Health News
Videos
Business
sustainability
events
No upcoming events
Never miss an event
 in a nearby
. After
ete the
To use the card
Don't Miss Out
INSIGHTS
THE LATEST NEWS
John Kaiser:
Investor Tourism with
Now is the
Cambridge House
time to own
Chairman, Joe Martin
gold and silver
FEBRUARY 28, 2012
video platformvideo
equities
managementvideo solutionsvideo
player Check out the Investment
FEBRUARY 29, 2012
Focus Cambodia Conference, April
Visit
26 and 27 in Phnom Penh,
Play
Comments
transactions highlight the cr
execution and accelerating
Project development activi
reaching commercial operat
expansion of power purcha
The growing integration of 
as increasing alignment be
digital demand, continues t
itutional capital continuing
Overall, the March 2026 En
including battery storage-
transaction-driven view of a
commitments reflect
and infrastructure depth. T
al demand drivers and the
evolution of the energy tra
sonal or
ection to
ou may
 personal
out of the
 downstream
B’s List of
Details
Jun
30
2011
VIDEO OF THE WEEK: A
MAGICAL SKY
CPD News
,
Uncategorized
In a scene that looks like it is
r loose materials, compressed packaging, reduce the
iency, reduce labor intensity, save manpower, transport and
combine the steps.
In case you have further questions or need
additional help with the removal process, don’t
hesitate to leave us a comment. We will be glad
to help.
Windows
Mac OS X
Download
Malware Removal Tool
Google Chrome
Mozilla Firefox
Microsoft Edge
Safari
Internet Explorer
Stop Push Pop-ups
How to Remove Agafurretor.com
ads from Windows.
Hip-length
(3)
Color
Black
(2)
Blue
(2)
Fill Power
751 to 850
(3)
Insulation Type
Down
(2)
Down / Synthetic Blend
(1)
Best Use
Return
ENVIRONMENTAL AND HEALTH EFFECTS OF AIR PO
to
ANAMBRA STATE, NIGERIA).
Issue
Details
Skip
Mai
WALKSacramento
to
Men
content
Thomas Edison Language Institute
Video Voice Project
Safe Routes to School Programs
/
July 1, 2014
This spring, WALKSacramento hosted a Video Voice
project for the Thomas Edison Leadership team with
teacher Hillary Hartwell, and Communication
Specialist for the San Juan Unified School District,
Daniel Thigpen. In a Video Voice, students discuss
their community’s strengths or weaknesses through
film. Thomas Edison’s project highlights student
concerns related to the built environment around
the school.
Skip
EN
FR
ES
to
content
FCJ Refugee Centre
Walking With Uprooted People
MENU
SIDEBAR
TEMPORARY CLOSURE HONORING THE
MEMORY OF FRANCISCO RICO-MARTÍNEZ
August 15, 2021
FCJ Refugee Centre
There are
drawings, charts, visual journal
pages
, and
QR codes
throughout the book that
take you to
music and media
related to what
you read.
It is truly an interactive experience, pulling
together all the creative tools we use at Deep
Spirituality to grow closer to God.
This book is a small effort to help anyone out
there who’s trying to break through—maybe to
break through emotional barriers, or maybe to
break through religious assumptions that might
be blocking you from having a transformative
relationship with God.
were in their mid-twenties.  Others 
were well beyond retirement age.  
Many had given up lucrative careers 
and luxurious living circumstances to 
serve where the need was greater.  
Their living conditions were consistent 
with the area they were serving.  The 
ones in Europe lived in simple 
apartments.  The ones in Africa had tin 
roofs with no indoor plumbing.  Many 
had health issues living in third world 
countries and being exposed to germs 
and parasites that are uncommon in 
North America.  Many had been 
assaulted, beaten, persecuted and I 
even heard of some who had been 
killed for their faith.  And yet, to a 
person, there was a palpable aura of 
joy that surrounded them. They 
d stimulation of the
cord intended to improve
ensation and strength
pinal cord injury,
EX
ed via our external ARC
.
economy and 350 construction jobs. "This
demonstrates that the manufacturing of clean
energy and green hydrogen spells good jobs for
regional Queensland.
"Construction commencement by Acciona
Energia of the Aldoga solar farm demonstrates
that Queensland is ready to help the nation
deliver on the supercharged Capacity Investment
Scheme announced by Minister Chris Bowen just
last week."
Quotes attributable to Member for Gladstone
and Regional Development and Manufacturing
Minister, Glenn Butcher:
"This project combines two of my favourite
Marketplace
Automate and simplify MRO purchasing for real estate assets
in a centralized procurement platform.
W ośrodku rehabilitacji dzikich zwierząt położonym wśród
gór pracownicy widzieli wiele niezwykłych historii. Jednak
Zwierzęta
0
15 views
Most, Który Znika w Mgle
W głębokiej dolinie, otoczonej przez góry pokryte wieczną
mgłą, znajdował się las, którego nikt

▶ Task item:
Could you write out all the entries word for word?

▶ Exercise response:
Health News
Videos
Business
sustainability
events
No upcoming events
Never miss an event
 in a nearby
. After
ete the
To use the card
Don't Miss Out
INSIGHTS
THE LATEST NEWS
John Kaiser:
Investor Tourism with
Now is the
Cambridge House
time to own
Chairman, Joe Martin
gold and silver
FEBRUARY 28, 2012
video platformvideo
equities
managementvideo solutionsvideo
player Check out the Investment
FEBRUARY 29, 2012
Focus Cambodia Conference, April
Visit
26 and 27 in Phnom Penh,
Play
Comments
transactions highlight the cr
execution and accelerating
Project development activi
reaching commercial operat
expansion of power purcha
The growing integration of 
as increasing alignment be
digital demand, continues t
itutional capital continuing
Overall, the March 2026 En
including battery storage-
transaction-driven view of a
commitments reflect
and infrastructure depth. T
al demand drivers and the
evolution of the energy tra
sonal or
ection to
ou may
 personal
out of the
 downstream
B’s List of
Details
Jun
30
2011
VIDEO OF THE WEEK: A
MAGICAL SKY
CPD News
,
Uncategorized
In a scene that looks like it is
r loose materials, compressed packaging, reduce the
iency, reduce labor intensity, save manpower, transport and
combine the steps.
In case you have further questions or need
additional help with the removal process, don’t
hesitate to leave us a comment. We will be glad
to help.
Windows
Mac OS X
Download
Malware Removal Tool
Google Chrome
Mozilla Firefox
Microsoft Edge
Safari
Internet Explorer
Stop Push Pop-ups
How to Remove Agafurretor.com
ads from Windows.
Hip-length
(3)
Color
Black
(2)
Blue
(2)
Fill Power
751 to 850
(3)
Insulation Type
Down
(2)
Down / Synthetic Blend
(1)
Best Use
Return
ENVIRONMENTAL AND HEALTH EFFECTS OF AIR PO
to
ANAMBRA STATE, NIGERIA).
Issue
Details
Skip
Mai
WALKSacramento
to
Men
content
Thomas Edison Language Institute
Video Voice Project
Safe Routes to School Programs
/
July 1, 2014
This spring, WALKSacramento hosted a Video Voice
project for the Thomas Edison Leadership team with
teacher Hillary Hartwell, and Communication
Specialist for the San Juan Unified School District,
Daniel Thigpen. In a Video Voice, students discuss
their community’s strengths or weaknesses through
film. Thomas Edison’s project highlights student
concerns related to the built environment around
the school.
Skip
EN
FR
ES
to
content
FCJ Refugee Centre
Walking With Uprooted People
MENU
SIDEBAR
TEMPORARY CLOSURE HONORING THE
MEMORY OF FRANCISCO RICO-MARTÍNEZ
August 15, 2021
FCJ Refugee Centre
There are
drawings, charts, visual journal
pages
, and
QR codes
throughout the book that
take you to
music and media
related to what
you read.
It is truly an interactive experience, pulling
together all the creative tools we use at Deep
Spirituality to grow closer to God.
This book is a small effort to help anyone out
there who’s trying to break through—maybe to
break through emotional barriers, or maybe to
break through religious assumptions that might
be blocking you from having a transformative
relationship with God.
were in their mid-twenties.  Others 
were well beyond retirement age.  
Many had given up lucrative careers 
and luxurious living circumstances to 
serve where the need was greater.  
Their living conditions were consistent 
with the area they were serving.  The 
ones in Europe lived in simple 
apartments.  The ones in Africa had tin 
roofs with no indoor plumbing.  Many 
had health issues living in third world 
countries and being exposed to germs 
and parasites that are uncommon in 
North America.  Many had been 
assaulted, beaten, persecuted and I 
even heard of some who had been 
killed for their faith.  And yet, to a 
person, there was a palpable aura of 
joy that surrounded them. They 
d stimulation of the
cord intended to improve
ensation and strength
pinal cord injury,
EX
ed via our external ARC
.
economy and 350 construction jobs. "This
demonstrates that the manufacturing of clean
energy and green hydrogen spells good jobs for
regional Queensland.
"Construction commencement by Acciona
Energia of the Aldoga solar farm demonstrates
that Queensland is ready to help the nation
deliver on the supercharged Capacity Investment
Scheme announced by Minister Chris Bowen just
last week."
Quotes attributable to Member for Gladstone
and Regional Development and Manufacturing
Minister, Glenn Butcher:
"This project combines two of my favourite
Marketplace
Automate and simplify MRO purchasing for real estate assets
in a centralized procurement platform.
W ośrodku rehabilitacji dzikich zwierząt położonym wśród
gór pracownicy widzieli wiele niezwykłych historii. Jednak
Zwierzęta
0
15 views
Most, Który Znika w Mgle
W głębokiej dolinie, otoczonej przez góry pokryte wieczną
mgłą, znajdował się las, którego nikt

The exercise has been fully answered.